Melanie Tem’s oral story Cousins tells the story of the competitive nature that her and her cousin, Claudette, encountered with each other while growing up. Tem and Claudette’s tensions first started when Claudette claims that Tem’s mother “stole her name” from her family and often teased Melanie growing up.[6] Tem describes a photo of the two as children coloring with both of their tongues sticking out indicating their concentration, which Tem referred to as a “family trait”.[6] Tem continues with a story of a road trip to Quebec, Canada where they talk about their family history that they cannot agree on. On this trip, Melanie and Claudette run into a bachelor's party where Tem loses Claudette and doesn't find her until late at night back at their hotel. Claudette explains that she ran into a street artist, despite Melanie not remembering any street artists in the area. The street artist inspires Claudette to become an artist and Melanie visits her at an art festival years later. Tem recalls an awkward conversation between her and Claudette asking her why she always made fun of her as a child. She ends the story quoting her cousin saying, “I wasn’t making fun of you. I wanted to be you…you're my hero”.[6]
The short story "Dhost" exemplifies Tem's identification as a dark fantasy writer instead of horror. Tem got the inspiration for the title from the idea of a child mispronouncing the word “ghost”.[7]

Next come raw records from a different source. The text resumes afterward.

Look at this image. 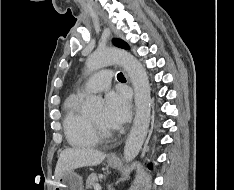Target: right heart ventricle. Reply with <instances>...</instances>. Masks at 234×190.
Returning a JSON list of instances; mask_svg holds the SVG:
<instances>
[{
	"label": "right heart ventricle",
	"instance_id": "obj_1",
	"mask_svg": "<svg viewBox=\"0 0 234 190\" xmlns=\"http://www.w3.org/2000/svg\"><path fill=\"white\" fill-rule=\"evenodd\" d=\"M83 95H70L64 103L63 127L68 143L77 148H90L97 145L99 138L82 111Z\"/></svg>",
	"mask_w": 234,
	"mask_h": 190
}]
</instances>
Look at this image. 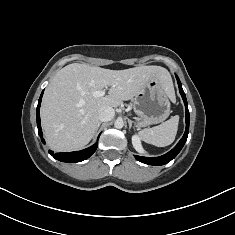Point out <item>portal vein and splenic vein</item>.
<instances>
[{
	"label": "portal vein and splenic vein",
	"mask_w": 235,
	"mask_h": 235,
	"mask_svg": "<svg viewBox=\"0 0 235 235\" xmlns=\"http://www.w3.org/2000/svg\"><path fill=\"white\" fill-rule=\"evenodd\" d=\"M105 90H98V91H95L93 94L95 97H102L105 95Z\"/></svg>",
	"instance_id": "1"
}]
</instances>
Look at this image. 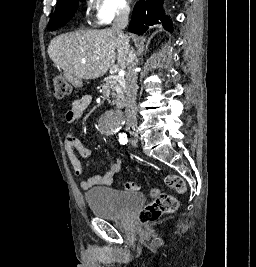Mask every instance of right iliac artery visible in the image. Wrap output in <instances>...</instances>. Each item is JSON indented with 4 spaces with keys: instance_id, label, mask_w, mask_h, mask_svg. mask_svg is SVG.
I'll list each match as a JSON object with an SVG mask.
<instances>
[{
    "instance_id": "obj_1",
    "label": "right iliac artery",
    "mask_w": 256,
    "mask_h": 267,
    "mask_svg": "<svg viewBox=\"0 0 256 267\" xmlns=\"http://www.w3.org/2000/svg\"><path fill=\"white\" fill-rule=\"evenodd\" d=\"M119 142H120V144H123V145H125L127 142H128V140H127V136H120L119 137Z\"/></svg>"
}]
</instances>
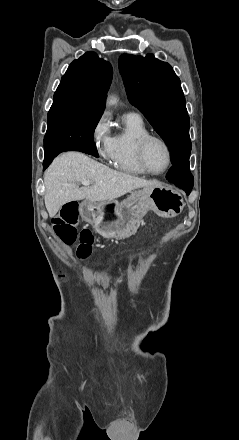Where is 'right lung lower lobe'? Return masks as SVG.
Masks as SVG:
<instances>
[{
  "instance_id": "98d812e1",
  "label": "right lung lower lobe",
  "mask_w": 239,
  "mask_h": 440,
  "mask_svg": "<svg viewBox=\"0 0 239 440\" xmlns=\"http://www.w3.org/2000/svg\"><path fill=\"white\" fill-rule=\"evenodd\" d=\"M64 151H80V152H84V153H87V154L93 155V156H95V157H99L98 152H97V149H96V147H95V144H94V145H88V144H87V145H84V144H73V145H70V146H68V147H66V148H64V149H61V150L56 151V152H54V153H51V154H49V155H45L44 163H43L44 170L50 165V163L52 162V160H53V159H54L59 153L64 152Z\"/></svg>"
}]
</instances>
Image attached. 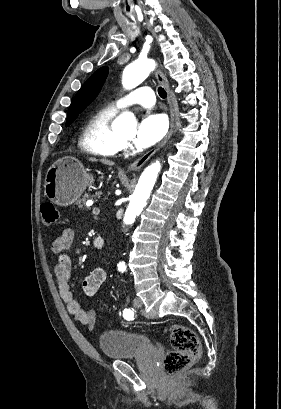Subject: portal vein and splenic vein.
Listing matches in <instances>:
<instances>
[{
  "mask_svg": "<svg viewBox=\"0 0 281 409\" xmlns=\"http://www.w3.org/2000/svg\"><path fill=\"white\" fill-rule=\"evenodd\" d=\"M101 212V207L100 206H95L94 211H93V216L94 217H99Z\"/></svg>",
  "mask_w": 281,
  "mask_h": 409,
  "instance_id": "obj_1",
  "label": "portal vein and splenic vein"
}]
</instances>
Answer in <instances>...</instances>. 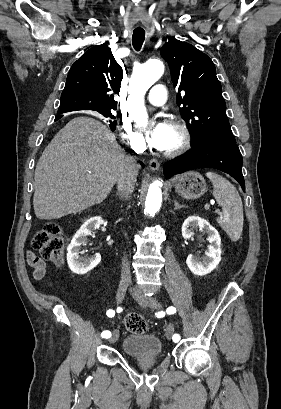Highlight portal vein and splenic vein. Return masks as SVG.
<instances>
[{
	"label": "portal vein and splenic vein",
	"mask_w": 281,
	"mask_h": 409,
	"mask_svg": "<svg viewBox=\"0 0 281 409\" xmlns=\"http://www.w3.org/2000/svg\"><path fill=\"white\" fill-rule=\"evenodd\" d=\"M208 200H211V198H208ZM213 213H214V214H218V213H219V210H218V209H214V210H213Z\"/></svg>",
	"instance_id": "1"
}]
</instances>
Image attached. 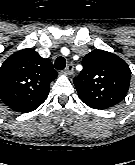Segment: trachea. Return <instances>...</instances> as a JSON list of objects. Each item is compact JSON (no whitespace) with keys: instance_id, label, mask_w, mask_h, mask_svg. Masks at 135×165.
I'll return each instance as SVG.
<instances>
[{"instance_id":"trachea-1","label":"trachea","mask_w":135,"mask_h":165,"mask_svg":"<svg viewBox=\"0 0 135 165\" xmlns=\"http://www.w3.org/2000/svg\"><path fill=\"white\" fill-rule=\"evenodd\" d=\"M66 66V60L64 57L60 56L56 59L55 63H54V67L55 69L58 70H63Z\"/></svg>"}]
</instances>
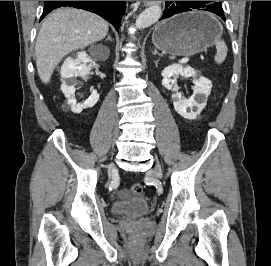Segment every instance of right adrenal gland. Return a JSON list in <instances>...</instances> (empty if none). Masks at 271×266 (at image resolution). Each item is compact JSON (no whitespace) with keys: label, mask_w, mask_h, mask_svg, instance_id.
<instances>
[{"label":"right adrenal gland","mask_w":271,"mask_h":266,"mask_svg":"<svg viewBox=\"0 0 271 266\" xmlns=\"http://www.w3.org/2000/svg\"><path fill=\"white\" fill-rule=\"evenodd\" d=\"M107 40L112 41V38L110 37V35L106 38V41H107Z\"/></svg>","instance_id":"2a0ac1e0"}]
</instances>
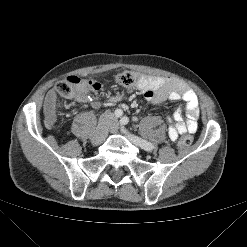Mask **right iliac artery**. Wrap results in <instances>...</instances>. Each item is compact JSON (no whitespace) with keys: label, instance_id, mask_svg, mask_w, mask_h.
Here are the masks:
<instances>
[{"label":"right iliac artery","instance_id":"obj_1","mask_svg":"<svg viewBox=\"0 0 247 247\" xmlns=\"http://www.w3.org/2000/svg\"><path fill=\"white\" fill-rule=\"evenodd\" d=\"M114 114H115L116 117H121L123 112H122L121 109H117V110H115Z\"/></svg>","mask_w":247,"mask_h":247}]
</instances>
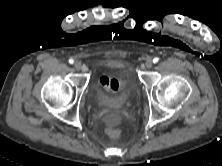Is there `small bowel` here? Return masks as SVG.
I'll return each mask as SVG.
<instances>
[{"label": "small bowel", "mask_w": 222, "mask_h": 166, "mask_svg": "<svg viewBox=\"0 0 222 166\" xmlns=\"http://www.w3.org/2000/svg\"><path fill=\"white\" fill-rule=\"evenodd\" d=\"M99 83L104 90L113 94H116L122 87V83L119 79L109 78L107 76H102L99 79Z\"/></svg>", "instance_id": "small-bowel-1"}]
</instances>
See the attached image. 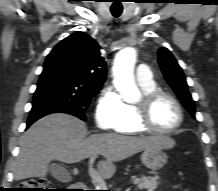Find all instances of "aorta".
I'll list each match as a JSON object with an SVG mask.
<instances>
[{"mask_svg": "<svg viewBox=\"0 0 218 191\" xmlns=\"http://www.w3.org/2000/svg\"><path fill=\"white\" fill-rule=\"evenodd\" d=\"M135 62V49L126 47L116 55L113 65L114 85L123 101L127 103L136 102L140 98L133 73Z\"/></svg>", "mask_w": 218, "mask_h": 191, "instance_id": "obj_1", "label": "aorta"}]
</instances>
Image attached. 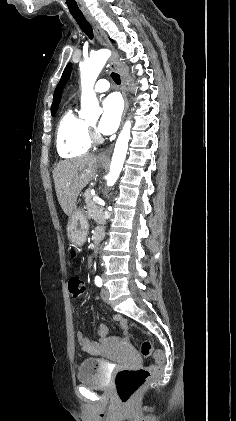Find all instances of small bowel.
Instances as JSON below:
<instances>
[{
  "instance_id": "1",
  "label": "small bowel",
  "mask_w": 236,
  "mask_h": 421,
  "mask_svg": "<svg viewBox=\"0 0 236 421\" xmlns=\"http://www.w3.org/2000/svg\"><path fill=\"white\" fill-rule=\"evenodd\" d=\"M100 332H106L107 333V328L105 326H101L100 327Z\"/></svg>"
}]
</instances>
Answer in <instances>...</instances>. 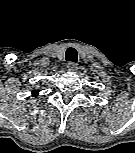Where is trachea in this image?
I'll list each match as a JSON object with an SVG mask.
<instances>
[{
    "label": "trachea",
    "mask_w": 135,
    "mask_h": 153,
    "mask_svg": "<svg viewBox=\"0 0 135 153\" xmlns=\"http://www.w3.org/2000/svg\"><path fill=\"white\" fill-rule=\"evenodd\" d=\"M65 57L67 61L76 63L78 59V54L75 48L73 47L68 48Z\"/></svg>",
    "instance_id": "obj_1"
}]
</instances>
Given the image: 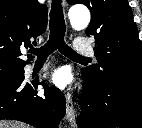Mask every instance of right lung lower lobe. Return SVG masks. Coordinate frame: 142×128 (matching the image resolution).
I'll list each match as a JSON object with an SVG mask.
<instances>
[{
    "mask_svg": "<svg viewBox=\"0 0 142 128\" xmlns=\"http://www.w3.org/2000/svg\"><path fill=\"white\" fill-rule=\"evenodd\" d=\"M38 84L45 88L40 96L37 95ZM65 113L62 92L38 79L27 81L23 76L15 84L0 88V119L17 120L38 128H58Z\"/></svg>",
    "mask_w": 142,
    "mask_h": 128,
    "instance_id": "right-lung-lower-lobe-1",
    "label": "right lung lower lobe"
}]
</instances>
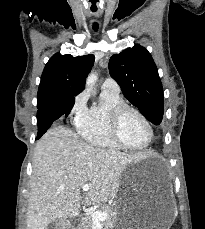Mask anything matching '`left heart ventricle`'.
<instances>
[{
  "label": "left heart ventricle",
  "mask_w": 205,
  "mask_h": 229,
  "mask_svg": "<svg viewBox=\"0 0 205 229\" xmlns=\"http://www.w3.org/2000/svg\"><path fill=\"white\" fill-rule=\"evenodd\" d=\"M120 135L127 145L140 147L147 142L149 134L144 122L136 114L128 112L121 121Z\"/></svg>",
  "instance_id": "obj_1"
}]
</instances>
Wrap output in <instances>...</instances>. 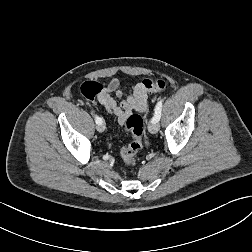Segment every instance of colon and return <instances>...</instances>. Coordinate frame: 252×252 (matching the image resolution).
Listing matches in <instances>:
<instances>
[{"instance_id":"colon-1","label":"colon","mask_w":252,"mask_h":252,"mask_svg":"<svg viewBox=\"0 0 252 252\" xmlns=\"http://www.w3.org/2000/svg\"><path fill=\"white\" fill-rule=\"evenodd\" d=\"M141 83L150 92L163 91L166 88V82L162 79L146 78ZM101 91L102 86L96 81H86L81 85V94L89 100L98 98ZM125 129L132 134V141L121 150V158L127 166H133L135 156L142 148L144 133L142 118L137 114H132L126 120Z\"/></svg>"}]
</instances>
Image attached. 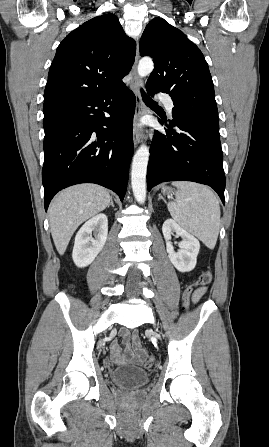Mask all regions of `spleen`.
<instances>
[{
    "mask_svg": "<svg viewBox=\"0 0 269 447\" xmlns=\"http://www.w3.org/2000/svg\"><path fill=\"white\" fill-rule=\"evenodd\" d=\"M179 192L167 208L175 222L214 249L220 229V206L208 186L194 182H172Z\"/></svg>",
    "mask_w": 269,
    "mask_h": 447,
    "instance_id": "1",
    "label": "spleen"
}]
</instances>
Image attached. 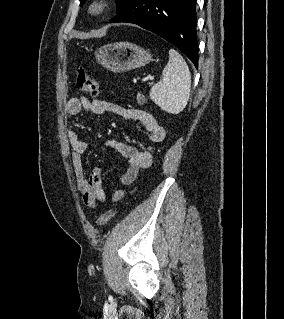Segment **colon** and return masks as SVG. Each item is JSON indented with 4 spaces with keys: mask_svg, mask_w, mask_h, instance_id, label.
<instances>
[{
    "mask_svg": "<svg viewBox=\"0 0 284 319\" xmlns=\"http://www.w3.org/2000/svg\"><path fill=\"white\" fill-rule=\"evenodd\" d=\"M77 87L80 91L91 97H96L99 94V85L81 66L77 67ZM114 214V209L106 211L96 220V224L98 226L106 224Z\"/></svg>",
    "mask_w": 284,
    "mask_h": 319,
    "instance_id": "1",
    "label": "colon"
}]
</instances>
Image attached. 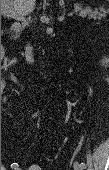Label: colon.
I'll use <instances>...</instances> for the list:
<instances>
[{
  "mask_svg": "<svg viewBox=\"0 0 109 170\" xmlns=\"http://www.w3.org/2000/svg\"><path fill=\"white\" fill-rule=\"evenodd\" d=\"M28 170H43L42 167L38 164L31 165Z\"/></svg>",
  "mask_w": 109,
  "mask_h": 170,
  "instance_id": "5ec220e1",
  "label": "colon"
}]
</instances>
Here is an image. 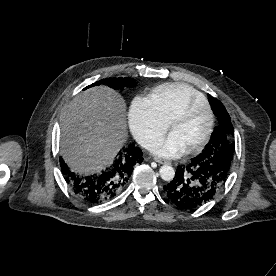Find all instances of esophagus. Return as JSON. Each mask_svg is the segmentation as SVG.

Well-known horror author, Stephen King, described her work as “spectacular, far better than anything by new writers in the hardcover field”.[8] On Tem's novel Prodigal(1991), Dan Simmons applauded it saying, “Melanie Tem may be the literary successor to Shirley Jackson”.[8] Edward Bryant described Prodigal as being written “surely and precisely” and compared it to Stephen King's Pet Sematary but she "digs even deeper into the disturbing, layered, complex, collective psyche of a family in deep trouble”.[8] "Dhost"(2007) has been praised because ” small twists of this short story can trace a parallel to distant parent figures, to the loss of self in search and yearn for another. It is penned to be as bittersweet as it is eerie”.[9]
Tem met her husband, Steve Rasnic, at a writer's workshop and they were married for 35 years.[10][3] She developed breast cancer in 1997. In 2013, it recurred, and metastasized to her bones, bone marrow, and organs. She died at age 65 on February 9, 2015.[11]